When an umpire has to decide the question of a 'bump' ball or not, he must be guided by its length, its flight from the bat, and the way in which the latter has been used; the state of the ground sometimes must be considered, as it is unlikely, when the turf is in a soft, spongy state, that a ball will bounce high or far from it.

As will be seen by the latter part of law 47 (just quoted), the bowler's umpire may occasionally be appealed to on matters which are primarily in the discretion of his colleague. If the latter cannot decide, for instance, a question of stumping, which, by the law, must first be referred to him, he may appeal to the bowler's umpire.
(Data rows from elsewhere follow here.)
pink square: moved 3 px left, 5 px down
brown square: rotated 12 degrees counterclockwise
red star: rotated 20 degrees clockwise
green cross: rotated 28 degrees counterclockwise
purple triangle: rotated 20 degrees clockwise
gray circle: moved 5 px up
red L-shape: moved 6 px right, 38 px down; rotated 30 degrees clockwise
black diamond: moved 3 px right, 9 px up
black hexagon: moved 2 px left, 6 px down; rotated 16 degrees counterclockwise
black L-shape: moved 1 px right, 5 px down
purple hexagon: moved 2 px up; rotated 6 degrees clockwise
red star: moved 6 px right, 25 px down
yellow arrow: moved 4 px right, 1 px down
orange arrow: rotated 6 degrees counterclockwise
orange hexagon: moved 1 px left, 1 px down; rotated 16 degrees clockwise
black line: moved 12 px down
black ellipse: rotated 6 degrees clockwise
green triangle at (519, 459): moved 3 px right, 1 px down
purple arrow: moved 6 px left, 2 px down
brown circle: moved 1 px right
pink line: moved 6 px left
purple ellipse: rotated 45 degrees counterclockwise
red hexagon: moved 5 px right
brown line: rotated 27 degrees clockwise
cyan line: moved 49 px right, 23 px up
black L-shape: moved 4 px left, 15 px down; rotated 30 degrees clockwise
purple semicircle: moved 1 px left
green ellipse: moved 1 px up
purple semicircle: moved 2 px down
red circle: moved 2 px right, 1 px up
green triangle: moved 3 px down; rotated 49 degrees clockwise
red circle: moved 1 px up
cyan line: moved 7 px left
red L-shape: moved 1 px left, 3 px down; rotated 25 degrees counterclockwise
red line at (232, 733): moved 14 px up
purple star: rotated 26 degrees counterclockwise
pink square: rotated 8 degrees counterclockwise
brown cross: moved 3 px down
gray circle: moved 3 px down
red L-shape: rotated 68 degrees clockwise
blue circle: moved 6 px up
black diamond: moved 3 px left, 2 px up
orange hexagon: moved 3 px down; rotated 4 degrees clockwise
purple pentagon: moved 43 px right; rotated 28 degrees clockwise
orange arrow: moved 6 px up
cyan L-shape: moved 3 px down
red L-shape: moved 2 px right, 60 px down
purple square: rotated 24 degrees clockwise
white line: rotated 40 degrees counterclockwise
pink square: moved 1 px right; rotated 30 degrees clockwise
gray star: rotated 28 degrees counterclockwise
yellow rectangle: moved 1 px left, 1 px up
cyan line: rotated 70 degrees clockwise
This power of appealing in cases of stumping is rarely used—in fact, we have never seen or heard of a single case of its exercise, though we once saw a case arise in which an appeal might very rightly have been made. In the University match of 1878, A. H. Evans was batting, he ran out to a slow, hit at it with all his might, missed it, and let the bat slip out of his hands. The ball was taken, and the wicket put down by the Cambridge wicket-keeper, Alfred Lyttelton; but the umpire had seen the bat flying straight at his head, and not wishing to risk a broken crown by sticking to his post, had fallen down with his head averted from the wicket, and was consequently unable to give a decision on a case which he had not seen. Evans was some three or four feet out of his ground when the bails were knocked off, but as no decision was given against him he of course remained at the wickets. This is exactly the case which this part of rule 47 is framed to meet; the other umpire would have been quite able to have given a decision on a plain case like this, and no doubt would have done so had there been an appeal made by him.